▸ **Aim of the exercise**
If a line of the records holds the word "Soluciones", copy it out.

▸ **Supplied data**
•••

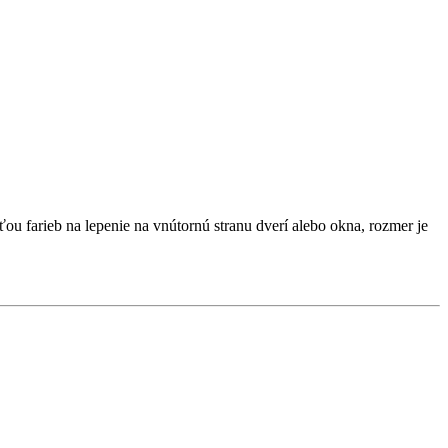
u farieb na lepenie na vnútornú stranu dverí alebo okna, rozmer je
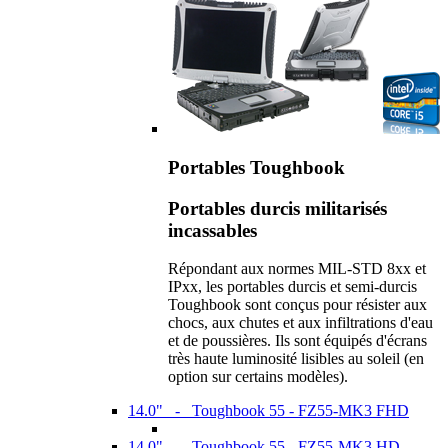
Portables Toughbook
Portables durcis militarisés
incassables
Répondant aux normes MIL-STD 8xx et
IPxx, les portables durcis et semi-durcis
Toughbook sont conçus pour résister aux
chocs, aux chutes et aux infiltrations d'eau
et de poussières. Ils sont équipés d'écrans
très haute luminosité lisibles au soleil (en
option sur certains modèles).
14.0" - Toughbook 55 - FZ55-MK3 FHD
14.0" - Toughbook 55 - FZ55-MK3 HD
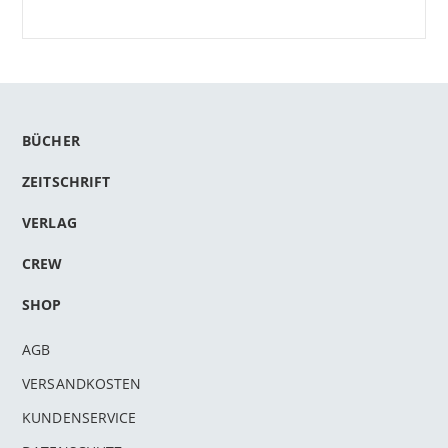
BÜCHER
ZEITSCHRIFT
VERLAG
CREW
SHOP
AGB
VERSANDKOSTEN
KUNDENSERVICE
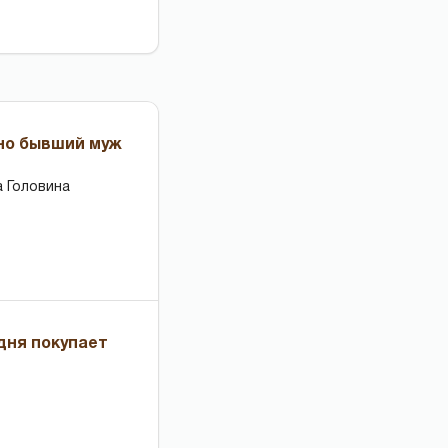
 но бывший муж
 Головина
дня покупает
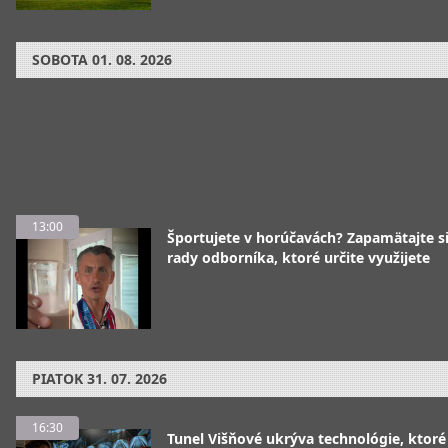
SOBOTA
01. 08. 2026
13:00
Športujete v horúčavách? Zapamätajte si
rady odborníka, ktoré určite využijete
PIATOK
31. 07. 2026
16:30
Tunel Višňové ukrýva technológie, ktoré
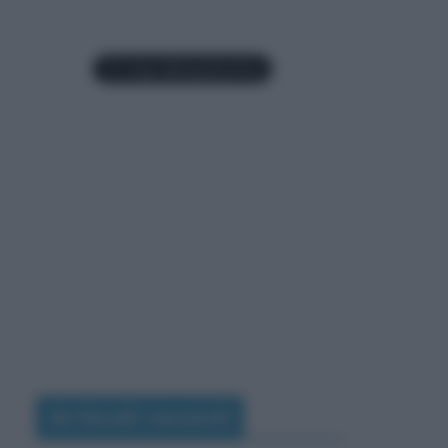
Articoli recenti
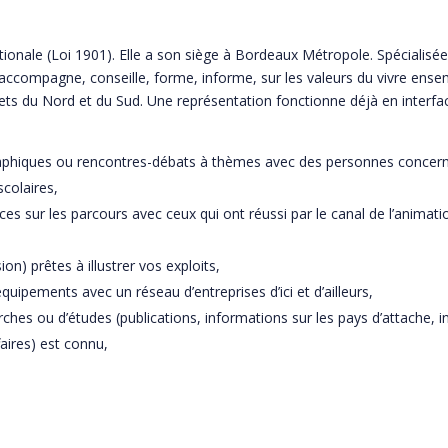
ationale (Loi 1901). Elle a son siège à Bordeaux Métropole. Spécialisé
é, accompagne, conseille, forme, informe, sur les valeurs du vivre en
jets du Nord et du Sud. Une représentation fonctionne déjà en interfa
aphiques ou rencontres-débats à thèmes avec des personnes concerné
scolaires,
es sur les parcours avec ceux qui ont réussi par le canal de l’animati
n) prêtes à illustrer vos exploits,
quipements avec un réseau d’entreprises d’ici et d’ailleurs,
rches ou d’études (publications, informations sur les pays d’attache,
faires) est connu,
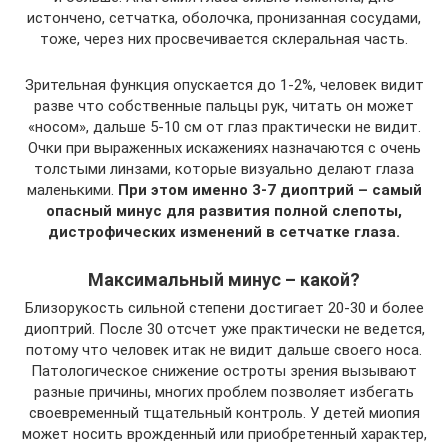
истончено, сетчатка, оболочка, пронизанная сосудами,
тоже, через них просвечивается склеральная часть.
Зрительная функция опускается до 1-2%, человек видит
разве что собственные пальцы рук, читать он может
«носом», дальше 5-10 см от глаз практически не видит.
Очки при выраженных искажениях назначаются с очень
толстыми линзами, которые визуально делают глаза
маленькими.
При этом именно 3-7 диоптрий – самый
опасный минус для развития полной слепоты,
дистрофических изменений в сетчатке глаза.
Максимальный минус – какой?
Близорукость сильной степени достигает 20-30 и более
диоптрий. После 30 отсчет уже практически не ведется,
потому что человек итак не видит дальше своего носа.
Патологическое снижение остроты зрения вызывают
разные причины, многих проблем позволяет избегать
своевременный тщательный контроль. У детей миопия
может носить врожденный или приобретенный характер,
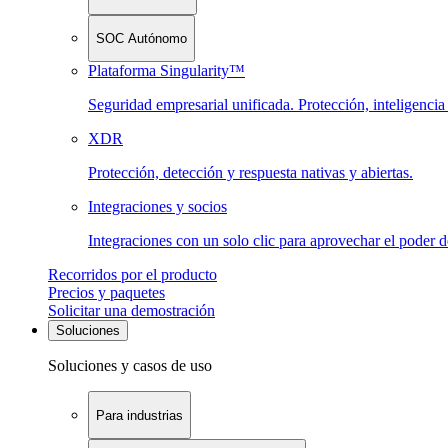
SOC Autónomo
Plataforma Singularity™
Seguridad empresarial unificada. Protección, inteligenci
XDR
Protección, detección y respuesta nativas y abiertas.
Integraciones y socios
Integraciones con un solo clic para aprovechar el poder 
Recorridos por el producto
Precios y paquetes
Solicitar una demostración
Soluciones
Soluciones y casos de uso
Para industrias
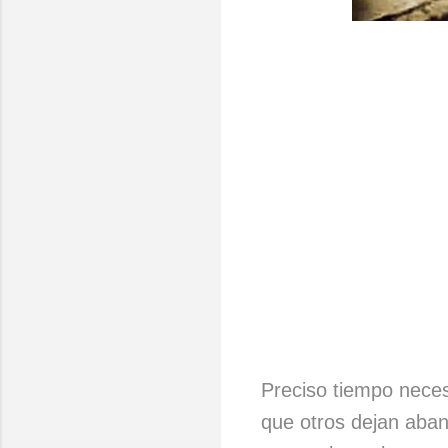
Preciso tiempo neces
que otros dejan aba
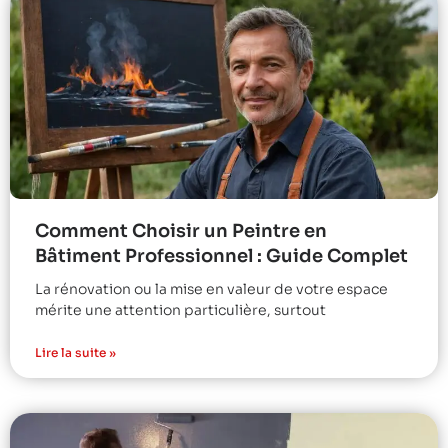
Comment Choisir un Peintre en
Bâtiment Professionnel : Guide Complet
La rénovation ou la mise en valeur de votre espace
mérite une attention particulière, surtout
Lire la suite »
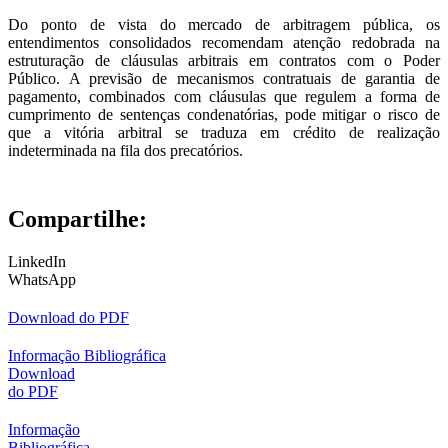
Do ponto de vista do mercado de arbitragem pública, os
entendimentos consolidados recomendam atenção redobrada na
estruturação de cláusulas arbitrais em contratos com o Poder
Público. A previsão de mecanismos contratuais de garantia de
pagamento, combinados com cláusulas que regulem a forma de
cumprimento de sentenças condenatórias, pode mitigar o risco de
que a vitória arbitral se traduza em crédito de realização
indeterminada na fila dos precatórios.
Compartilhe:
LinkedIn
WhatsApp
Download do PDF
Informação Bibliográfica
Download
do PDF
Informação
Bibliográfica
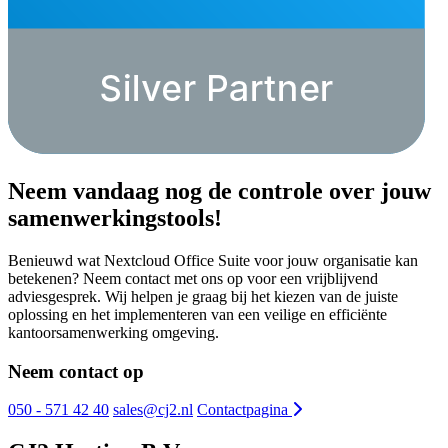
Neem vandaag nog de controle over jouw
samenwerkingstools!
Benieuwd wat Nextcloud Office Suite voor jouw organisatie kan
betekenen? Neem contact met ons op voor een vrijblijvend
adviesgesprek. Wij helpen je graag bij het kiezen van de juiste
oplossing en het implementeren van een veilige en efficiënte
kantoorsamenwerking omgeving.
Neem contact op
050 - 571 42 40
sales@cj2.nl
Contactpagina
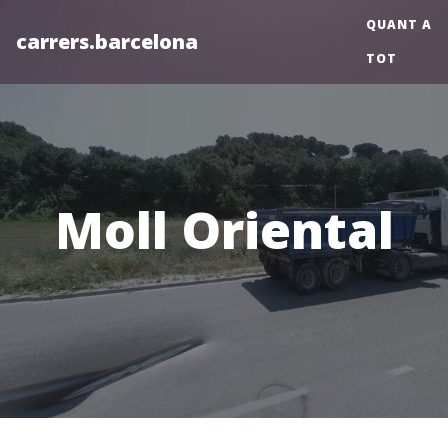
QUANT A
carrers.barcelona
TOT
Moll Oriental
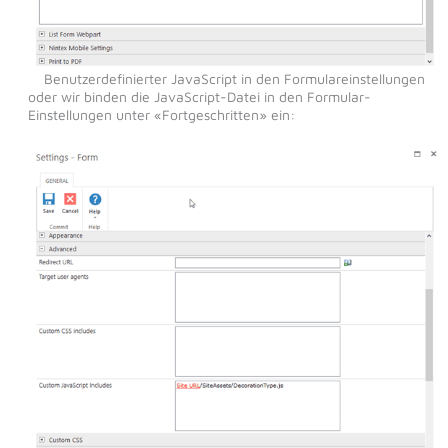
Benutzerdefinierter JavaScript in den Formulareinstellungen
oder wir binden die JavaScript-Datei in den Formular-
Einstellungen unter «Fortgeschritten» ein:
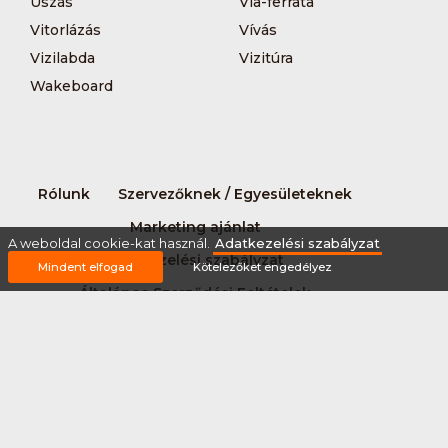
Úszás
Via-ferrata
Vitorlázás
Vívás
Vizilabda
Vizitúra
Wakeboard
Rólunk
Szervezőknek / Egyesületeknek
Marketing ajánlat
A weboldal cookie-kat használ.
Adatkezelési szabályzat
Adatkezelési szabályzat
Mindent elfogad
Kötelezőket engedélyez
Általános Szerződési Feltételek
Impresszum
Bővítmények
Partnereink
2026 © Minden jog fenntartva Sportnaptar.hu Nonprofit Kft.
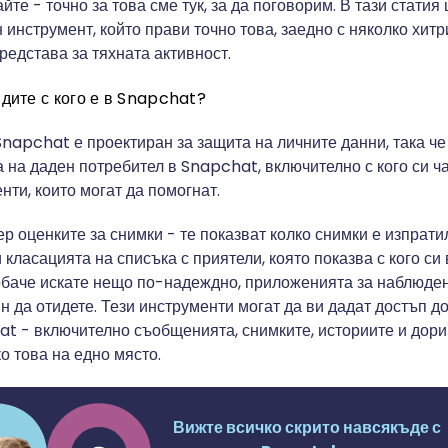
йте - точно за това сме тук, за да поговорим. В тази статия
инструмент, който прави точно това, заедно с няколко хитри
редстава за тяхната активност.
дите с кого е в Snapchat?
 Snapchat е проектиран за защита на личните данни, така че
 на даден потребител в Snapchat, включително с кого си ч
нти, които могат да помогнат.
р оценките за снимки - те показват колко снимки е изпрати
 класацията на списъка с приятели, която показва с кого с
обаче искате нещо по-надеждно, приложенията за наблюде
 да отидете. Тези инструменти могат да ви дадат достъп до
at - включително съобщенията, снимките, историите и дори
о това на едно място.
Вижте всичко скрито навсякъде с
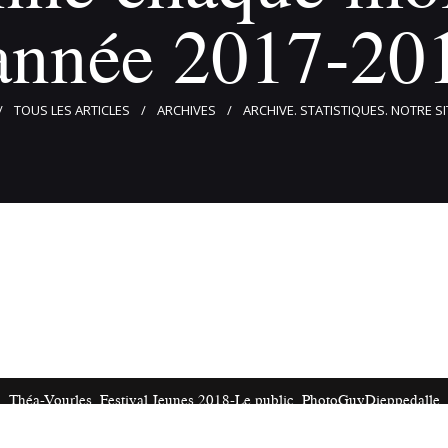
'année 2017-20
TOUS LES ARTICLES
ARCHIVES
ARCHIVE. STATISTIQUES. NOTRE SIT
Théa-Vourles. Festival Jeunes 2018-Le public. PhotoGuyDieppedalle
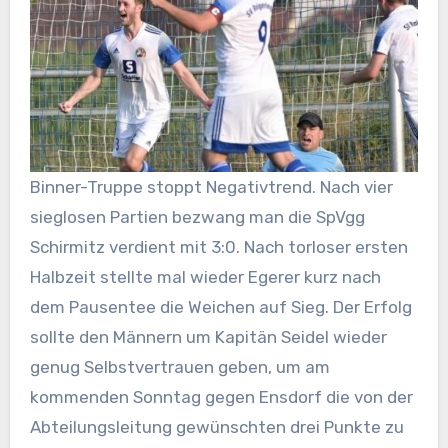
Binner-Truppe stoppt Negativtrend. Nach vier
sieglosen Partien bezwang man die SpVgg
Schirmitz verdient mit 3:0. Nach torloser ersten
Halbzeit stellte mal wieder Egerer kurz nach
dem Pausentee die Weichen auf Sieg. Der Erfolg
sollte den Männern um Kapitän Seidel wieder
genug Selbstvertrauen geben, um am
kommenden Sonntag gegen Ensdorf die von der
Abteilungsleitung gewünschten drei Punkte zu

•••

▸ **Solved problem**
Soluciones
Soluciones y casos de uso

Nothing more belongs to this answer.